Personally, I’ve experienced other peoples’ expectations for more in my own life: people thought that I should be married when I was still single after college, or that I should have children when I had been married for several years but remained childless, or that my husband and I should not take a lower paying job even though we thought it would mean making more of a Kingdom impact. But more is not always God’s best for us.
Scripture paints a vastly different picture than that of our modern culture when it comes to what we need. We don’t need more of everything, and we don’t need to long for circumstances that are different from where we find ourselves. We need to be content with what we have in life, and we need to be content with our circumstances.
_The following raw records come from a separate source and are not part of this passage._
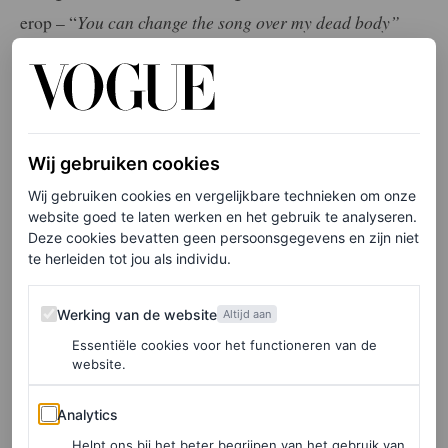
erop – “
You can change the song over my dead body”
waren haar exacte woorden. Het fenomeen wordt nog
steeds het ‘Cher-effect’ genoemd.
Wij gebruiken cookies
Wij gebruiken cookies en vergelijkbare technieken om onze
website goed te laten werken en het gebruik te analyseren.
Deze cookies bevatten geen persoonsgegevens en zijn niet
te herleiden tot jou als individu.
Werking van de website
Werking van de website
Altijd aan
Essentiële cookies voor het functioneren van de
website.
Analytics
Analytics
Helpt ons bij het beter begrijpen van het gebruik van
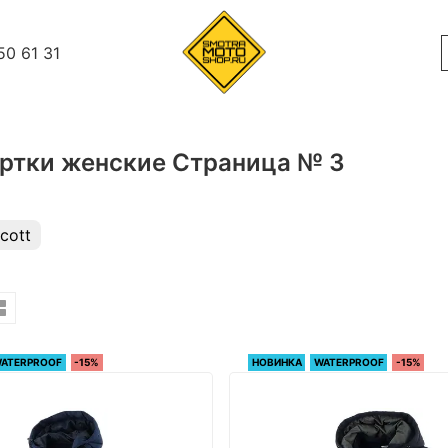
50 61 31
ртки женские Страница № 3
cott
ATERPROOF
-15%
НОВИНКА
WATERPROOF
-15%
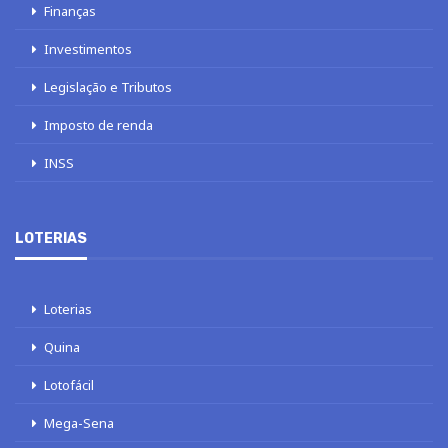
Finanças
Investimentos
Legislação e Tributos
Imposto de renda
INSS
LOTERIAS
Loterias
Quina
Lotofácil
Mega-Sena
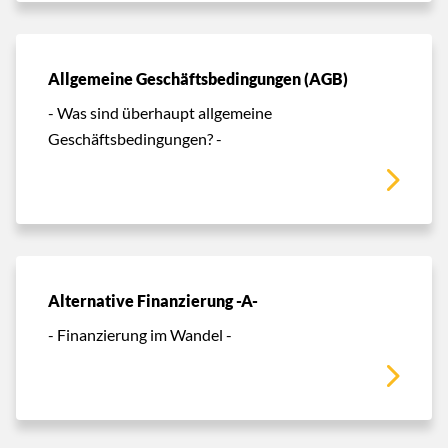
Allgemeine Geschäftsbedingungen (AGB)
- Was sind überhaupt allgemeine
Geschäftsbedingungen? -
Alternative Finanzierung -A-
- Finanzierung im Wandel -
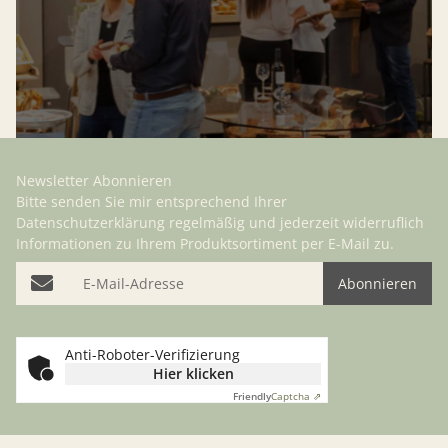
Newsletter Abonnieren
Bitte senden Sie mir entsprechend Ihrer
Datenschutzerklärung
regelmäßig und jederzeit widerruflich
Informationen zu Ihrem Produktsortiment per E-Mail zu.
E-Mail-Adresse
Abonnieren
Bitte bestätigen Sie, dass Sie kein Roboter sind
Anti-Roboter-Verifizierung
Hier klicken
Friendly
Captcha ⇗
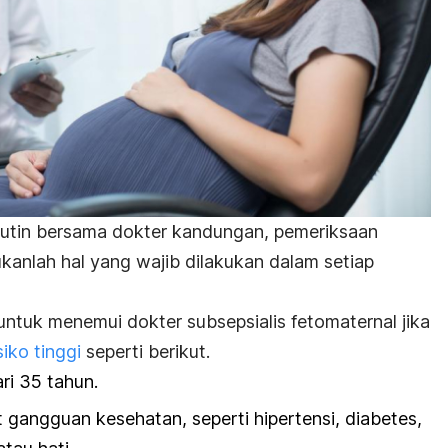
utin bersama dokter kandungan, pemeriksaan
kanlah hal yang wajib dilakukan dalam setiap
n untuk menemui dokter
subsepsialis
fetomaternal jika
iko tinggi
seperti berikut.
ari 35 tahun.
 gangguan kesehatan, seperti hipertensi, diabetes,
When we look at Jesus’ life on earth, we see the antithesis of what our culture impresses upon us. The gospels reveal that Jesus lived with very few, if any, material possessions. In fact, Jesus challenged a would-be follower with the truth that He did not even have a place to lay his head (Matthew 8:20). The point of Scripture does not seem to be that we should live as homeless people, but rather that we should be content with little.
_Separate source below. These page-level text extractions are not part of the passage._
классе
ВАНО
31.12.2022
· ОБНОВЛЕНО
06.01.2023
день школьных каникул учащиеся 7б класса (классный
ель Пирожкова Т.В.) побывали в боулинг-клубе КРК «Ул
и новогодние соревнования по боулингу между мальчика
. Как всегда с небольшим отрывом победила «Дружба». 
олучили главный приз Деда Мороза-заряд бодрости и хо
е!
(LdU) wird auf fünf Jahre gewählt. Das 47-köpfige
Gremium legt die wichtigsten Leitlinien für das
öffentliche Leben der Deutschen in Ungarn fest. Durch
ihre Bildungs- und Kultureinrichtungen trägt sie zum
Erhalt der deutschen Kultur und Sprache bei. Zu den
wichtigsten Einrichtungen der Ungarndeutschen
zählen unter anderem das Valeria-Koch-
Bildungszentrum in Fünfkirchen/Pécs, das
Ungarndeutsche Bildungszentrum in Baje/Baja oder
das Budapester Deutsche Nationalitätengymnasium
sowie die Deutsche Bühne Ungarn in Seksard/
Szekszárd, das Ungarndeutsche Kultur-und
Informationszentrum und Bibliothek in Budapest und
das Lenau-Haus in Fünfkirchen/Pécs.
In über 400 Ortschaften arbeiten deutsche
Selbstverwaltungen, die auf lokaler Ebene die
Paul echoed this sentiment in Philippians 4:12 when he declared, “I know what it is to be in need, and I know what it is to have plenty. I have learned the secret of being content in any and every situation, whether well fed or hungry, whether living in plenty or in want.” This declaration is powerful. Being content in any and every situation is not our default attitude. Living in want is certainly not a status we seek, but both Jesus and Paul admonish us by their examples to be content even when we are living without.
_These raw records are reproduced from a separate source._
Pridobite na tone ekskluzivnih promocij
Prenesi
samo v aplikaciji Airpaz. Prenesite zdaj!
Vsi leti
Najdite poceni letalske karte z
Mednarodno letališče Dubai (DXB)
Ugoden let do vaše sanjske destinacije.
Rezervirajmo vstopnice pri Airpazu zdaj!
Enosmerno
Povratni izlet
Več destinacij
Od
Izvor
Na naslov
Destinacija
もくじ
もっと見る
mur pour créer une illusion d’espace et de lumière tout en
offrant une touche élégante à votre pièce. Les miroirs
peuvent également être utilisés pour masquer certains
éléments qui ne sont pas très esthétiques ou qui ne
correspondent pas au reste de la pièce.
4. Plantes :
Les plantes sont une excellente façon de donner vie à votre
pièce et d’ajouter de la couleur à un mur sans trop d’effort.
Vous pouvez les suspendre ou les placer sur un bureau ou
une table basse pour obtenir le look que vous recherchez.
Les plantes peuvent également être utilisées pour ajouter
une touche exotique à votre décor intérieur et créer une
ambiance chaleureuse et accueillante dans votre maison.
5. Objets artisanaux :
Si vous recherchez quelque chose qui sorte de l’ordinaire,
Jesus also communicated the idea that family can be found in the people around us, even if we do not have biological family. When told that his mother and brothers were nearby, Jesus replied that His mother and brothers were those people who hear God’s Word and obey it. This response does not mean that Jesus did not appreciate or value Mary or her other children, but it does indicate that there is a significant bond between those who are followers of Christ.
Many times, the culture around us, and even the culture within the church, pushes us to be married with children. But we need to remember that this family scenario may not be what God has planned for every person. Certainly, God ordained marriage and family, but history reveals that God has used many people for His glory who were never married and never had children – including Jesus and the apostle Paul.
The point is that we should seek to be content in the place where God has us. Whether we have plenty or little. Whether we live alone or with a large family. Any situation has both challenges and joys. Likely our situation will change throughout our lifetimes, but as we face the ups and downs of life, we should seek to live out Paul’s admonition to be content in any and every situation. Trust God. Know that He will provide. Believe that His plan is best. Oftentimes, the best seasons of spiritual growth come when we find ourselves in circumstances that we would not have chosen. God is sovereignly and faithfully working in our lives at all times for our good and for His glory. Living with a heart of contentment is living like Jesus.